Only a few hardy souls venture out at dawn to walk the DeAnza Trail at Canoa Historic Ranch, especially this time of year. For sun lovers and cravers of warmth, the 49 degree starting temperature requires walking gear more common in a Northwest fall. Thus, we have this become accustomed to walking this trail alone.


But there is another hardy soul, a transplant from Alaska, who comes a little later dressed in little but shorts and a light jacket. For her, this weather is “balmy”, and having clothing that allows freedom of movement is important because of her job as a dog trainer and dog walker.


We can always spot her on the trail as she usually has 2-4 leashes with various dogs tied to them. The leashes tangle and untangle as each, at their own speed, revels in the smells of the desert trail. She calls them to her, always her voice encouraging and filled with gentle humor.


And then there is Ginger. Walking free alongside her.


When we first met Ginger, a rescued pit bull, she was afraid to even get out of the car of her new owner. Greeting anyone was impossible, so scared or scarred she was from her previous experience. Over the year we have been encountering her, we have seen her transform into a friendly, adventurous, confident dog.

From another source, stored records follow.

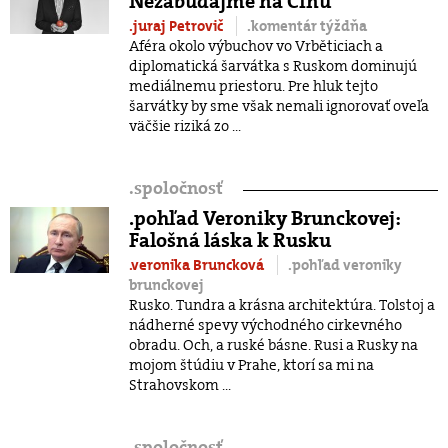
Nezabúdajme na Čínu
.juraj Petrovič
.komentár týždňa
Aféra okolo výbuchov vo Vrběticiach a
diplomatická šarvátka s Ruskom dominujú
mediálnemu priestoru. Pre hluk tejto
šarvátky by sme však nemali ignorovať oveľa
väčšie riziká zo ...
.
spoločnosť
.pohľad Veroniky Brunckovej:
Falošná láska k Rusku
.veronika Bruncková
.pohľad veroniky
brunckovej
Rusko. Tundra a krásna architektúra. Tolstoj a
nádherné spevy východného cirkevného
obradu. Och, a ruské básne. Rusi a Rusky na
mojom štúdiu v Prahe, ktorí sa mi na
Strahovskom ...
.
spoločnosť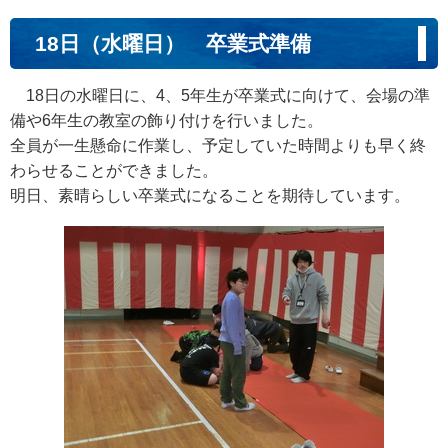
18日（水曜日） 卒業式準備
18日の水曜日に、4、5年生が卒業式に向けて、会場の準
備や6年生の教室の飾り付けを行いました。
全員が一生懸命に作業し、予定していた時間よりも早く終
わらせることができました。
明日、素晴らしい卒業式になることを期待しています。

Being loved well will have that effect.


Ginger’s confidence shone today as we approached the dog pack. Her entire wide face exploded in a dog grin, tongue flopping out one side. We thought she was happy to see us, but her owner, when she approached, drew attention to the clacking of rail cars cutting through the desert in the distance. Ginger was staring transfixed across the desert landscape.

It’s the train, she says.


Her owner, ever the dog whisperer, has been writing emails to the train company with a simple request. When you pass by the desert alongside Canoa Ranch, will you blow your train horn for my dog. Today, for the first time, the whistle blows, and we watch as Ginger’s grin explodes further.


Because Ginger loves trains more than anything, her owner says she often sits with Ginger by the wash in the distance for up to an hour waiting for a train to pass. Ginger will stare into the distance with an anticipation that is palpable. And she always knows when one is about to appear.

Ginger feels the vibrations of the coming train, she says.


I think about Ginger’s anticipation…her ability to sense when joy is inching closer. I think about her absolute trust that what she craves will be supplied. And I think about her singular focus on what matters most as she walks this trail:


The train is coming.


Sadly, my focus is often on the dangers in the desert and in life. I am constantly being struck by the venomous behaviors of human beings towards each other. My heart is stabbed by the needles and spikes of human cruelty. There is so much I do not understand.


And sometimes, I lose my capacity to register hope.


But this morning, I thought about Ginger, who like Jay Gatsby, seems to have an “extraordinary gift for hope.” Her hope is not deterred by circumstance or challenged by experience. She knows the train is coming, and she is willing to wait for how ever long it takes until her heart is filled to overflowing with its sound and motion. She is in the moment, feet firmly planted on the ground, eyes ever scanning the landscape beyond her vision.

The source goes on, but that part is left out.